If only we put more thought into our words! As the murmurs over an alleged change in the ‘original’ route of the China-Pakistan Economic Corridor (CPEC) led to an all-parties conference (APC) in February this year, emotions surged amid calls that the CPEC was being turned into another ‘Kalabagh’ — the epitome of political controversy around a development project in this country. Meanwhile, the government didn’t know how to react. After initially presenting the eastern route as the investor’s choice, the official response then morphed into an outright denial of any change in the route. The response eventually took its final form a few days before the APC, when the Minister for Planning, Development and Reform, Mr Ahsan Iqbal, announced a triple-route. The prime minister also took the same stance in another APC on May 13. Since then, the government dismissed any objections to the route as mere propaganda, or even an “Indian mindset”. Still, the complaints didn’t go away.
Albeit cumulative, this shift in the position eroded the government’s credibility and prolonged the controversy. Moreover, while Mr Iqbal blamed unauthentic maps for spreading confusion for over a year, he didn’t provide an official map himself until as late as April 30. Since the honourable minister had been at pains to assert that the route never changed, it is then incomprehensible as to why he couldn’t produce the map any sooner. In fact, the website of the Planning Commission does not host the same map marking the routes to this day, whereas that of the National Highway Authority does not even have a section on the CPEC!
The negligence, thus, promoted a perception of secrecy around the CPEC that compounded a feeling of alienation among some stakeholders. For example, one viewpoint is that a relative lack of energy projects in Khyber-Pakhtunkhwa (K-P) and the slow pace of their approval in Sindh is due to excluding their chief ministers from the delegations visiting China. Instead, an inclusive approach could have been far more conducive and would have also cleared suspicions on the route, suggests Professor Dr Ashfaq Hasan Khan, a former economic adviser to the Musharraf government. “I would have arranged a meeting between the Chinese ambassador to Islamabad and parties such as the ANP. Since China is spending money on CPEC, a word from the Chinese might have served the purpose,” he said.

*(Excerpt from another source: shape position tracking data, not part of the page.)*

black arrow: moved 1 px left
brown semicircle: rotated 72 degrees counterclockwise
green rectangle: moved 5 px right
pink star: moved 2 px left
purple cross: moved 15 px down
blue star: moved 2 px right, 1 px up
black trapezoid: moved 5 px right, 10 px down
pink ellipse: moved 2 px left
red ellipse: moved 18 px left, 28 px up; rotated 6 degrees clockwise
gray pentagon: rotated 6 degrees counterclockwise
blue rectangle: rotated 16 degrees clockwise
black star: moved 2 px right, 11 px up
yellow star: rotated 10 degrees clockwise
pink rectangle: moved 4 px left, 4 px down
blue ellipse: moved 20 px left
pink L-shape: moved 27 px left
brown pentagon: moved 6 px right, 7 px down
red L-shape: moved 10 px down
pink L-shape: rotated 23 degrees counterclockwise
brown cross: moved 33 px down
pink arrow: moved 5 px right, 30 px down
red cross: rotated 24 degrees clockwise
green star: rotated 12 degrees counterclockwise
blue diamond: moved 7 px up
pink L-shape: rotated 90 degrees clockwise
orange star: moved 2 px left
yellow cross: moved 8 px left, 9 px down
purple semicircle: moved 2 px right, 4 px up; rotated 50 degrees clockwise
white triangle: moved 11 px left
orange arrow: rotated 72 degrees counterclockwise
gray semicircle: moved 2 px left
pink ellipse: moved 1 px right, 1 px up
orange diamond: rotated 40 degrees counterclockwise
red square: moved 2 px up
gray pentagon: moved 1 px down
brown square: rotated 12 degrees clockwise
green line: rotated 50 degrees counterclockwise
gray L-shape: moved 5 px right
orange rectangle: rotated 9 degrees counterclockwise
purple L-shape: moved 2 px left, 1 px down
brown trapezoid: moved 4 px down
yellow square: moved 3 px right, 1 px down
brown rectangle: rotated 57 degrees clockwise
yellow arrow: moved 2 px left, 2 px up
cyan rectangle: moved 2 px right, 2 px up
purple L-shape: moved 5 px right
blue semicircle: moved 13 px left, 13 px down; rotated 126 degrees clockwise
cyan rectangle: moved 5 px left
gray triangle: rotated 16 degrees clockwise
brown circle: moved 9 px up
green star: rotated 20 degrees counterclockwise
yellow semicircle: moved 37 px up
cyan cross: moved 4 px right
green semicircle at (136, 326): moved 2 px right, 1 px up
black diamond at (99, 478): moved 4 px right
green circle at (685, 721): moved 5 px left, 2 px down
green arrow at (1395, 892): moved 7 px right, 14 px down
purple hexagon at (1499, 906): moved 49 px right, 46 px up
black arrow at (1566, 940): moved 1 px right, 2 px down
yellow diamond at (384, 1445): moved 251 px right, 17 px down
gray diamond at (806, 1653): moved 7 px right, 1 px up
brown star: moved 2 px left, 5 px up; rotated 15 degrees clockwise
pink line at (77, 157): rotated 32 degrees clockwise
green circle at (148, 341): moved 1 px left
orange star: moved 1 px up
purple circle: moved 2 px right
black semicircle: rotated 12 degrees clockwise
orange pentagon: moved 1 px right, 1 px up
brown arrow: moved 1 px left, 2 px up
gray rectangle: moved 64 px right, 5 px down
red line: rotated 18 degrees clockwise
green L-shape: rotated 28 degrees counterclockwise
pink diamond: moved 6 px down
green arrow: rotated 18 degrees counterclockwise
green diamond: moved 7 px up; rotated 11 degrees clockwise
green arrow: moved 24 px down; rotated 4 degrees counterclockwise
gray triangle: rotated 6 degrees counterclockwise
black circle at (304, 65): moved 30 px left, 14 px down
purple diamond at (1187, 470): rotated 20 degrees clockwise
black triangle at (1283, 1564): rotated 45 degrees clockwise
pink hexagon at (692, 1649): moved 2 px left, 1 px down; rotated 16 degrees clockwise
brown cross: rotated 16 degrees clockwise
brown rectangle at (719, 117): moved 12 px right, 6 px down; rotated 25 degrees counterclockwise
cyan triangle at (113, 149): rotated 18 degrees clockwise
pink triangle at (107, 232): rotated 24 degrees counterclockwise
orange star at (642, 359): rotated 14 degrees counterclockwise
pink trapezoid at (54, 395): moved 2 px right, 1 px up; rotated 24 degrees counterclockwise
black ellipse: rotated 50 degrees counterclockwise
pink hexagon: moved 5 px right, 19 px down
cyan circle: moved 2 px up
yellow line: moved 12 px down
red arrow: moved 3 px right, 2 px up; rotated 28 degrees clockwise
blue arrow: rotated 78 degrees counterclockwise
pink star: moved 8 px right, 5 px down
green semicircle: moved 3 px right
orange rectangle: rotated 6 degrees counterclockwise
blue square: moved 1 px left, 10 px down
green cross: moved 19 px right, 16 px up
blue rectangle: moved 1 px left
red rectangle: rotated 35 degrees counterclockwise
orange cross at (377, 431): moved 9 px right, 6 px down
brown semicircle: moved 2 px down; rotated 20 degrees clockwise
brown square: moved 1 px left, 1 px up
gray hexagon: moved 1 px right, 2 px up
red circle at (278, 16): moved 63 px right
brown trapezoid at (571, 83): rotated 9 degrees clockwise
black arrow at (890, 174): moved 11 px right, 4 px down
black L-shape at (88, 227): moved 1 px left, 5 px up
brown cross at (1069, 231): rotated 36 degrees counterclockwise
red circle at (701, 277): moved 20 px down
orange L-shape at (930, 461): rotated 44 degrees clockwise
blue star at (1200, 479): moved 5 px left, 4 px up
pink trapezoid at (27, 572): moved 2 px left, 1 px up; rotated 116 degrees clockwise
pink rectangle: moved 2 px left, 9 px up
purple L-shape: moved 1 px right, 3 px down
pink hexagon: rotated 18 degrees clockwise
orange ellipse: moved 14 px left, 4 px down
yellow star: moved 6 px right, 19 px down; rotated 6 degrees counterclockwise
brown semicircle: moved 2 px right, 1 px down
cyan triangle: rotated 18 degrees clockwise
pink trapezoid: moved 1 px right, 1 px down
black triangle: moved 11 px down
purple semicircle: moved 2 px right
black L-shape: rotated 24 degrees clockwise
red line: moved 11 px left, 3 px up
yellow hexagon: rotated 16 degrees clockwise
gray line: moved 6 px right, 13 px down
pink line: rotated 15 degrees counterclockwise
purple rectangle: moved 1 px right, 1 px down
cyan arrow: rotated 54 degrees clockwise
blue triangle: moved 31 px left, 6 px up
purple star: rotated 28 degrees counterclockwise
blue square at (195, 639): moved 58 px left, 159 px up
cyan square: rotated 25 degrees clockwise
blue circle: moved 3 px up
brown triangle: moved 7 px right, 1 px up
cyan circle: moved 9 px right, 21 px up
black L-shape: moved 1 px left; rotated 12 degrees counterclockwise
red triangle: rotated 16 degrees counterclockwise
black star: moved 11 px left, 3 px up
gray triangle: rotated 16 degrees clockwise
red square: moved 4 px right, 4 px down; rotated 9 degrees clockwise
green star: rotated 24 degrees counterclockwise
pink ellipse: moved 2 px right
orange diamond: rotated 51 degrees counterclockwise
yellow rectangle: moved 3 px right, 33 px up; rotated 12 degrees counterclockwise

The business community has also been concerned. Some found exclusion from the festivities around the signing of MoUs ominous, while others faulted their provincial governments for failing to negotiate a fair cut in the deal. Then, there are some hard questions. Will the additional Chinese import through the CPEC inflate our net import bill? Will our domestic industry running largely on imported fuel sustain the Chinese competition? Can we avoid this competition by forming a regional value chain across China and Pakistan that adds value to Chinese produce along the corridor? What about our forex reserves? Can we repatriate profits in rupees instead of in US dollars? Will the environmental challenges allow sustained economic activity? Why not use hydel power instead of imported fuel for energy projects? In summary, the government has a lot to explain.
The significance of the CPEC, though, has allowed the government to redeem itself. The route saga however, forewarns against taking solo flight henceforth. Thus, mere information sessions pending decisions won’t be enough; instead, stakeholders must participate in the decision-making process itself. Thus, the decision to include all provinces while planning the Special Economic Zones in the APC on May 28 is laudable, and the results are there for all to see. However, the disparity in the budgeted amounts for the eastern and western routes still remains a concern for the smaller provinces; if that is merely the investor’s choice — this publication questioned on June 19 — why can’t Islamabad balance the expenditure from its own finances with the fiscal space that the CPEC investment allows? The government must explain its position and ensure that the spirit of the APC does not wither away.
In this age, the importance of ‘optics’ has increased manifold: you should not merely do the right thing, but also be seen to be doing so. Insularity, perceived or real, has cost the government precious goodwill; it can ill-afford any further lapses, especially given the evolving political situation in Sindh.
Published in The Express Tribune, June 25th, 2015.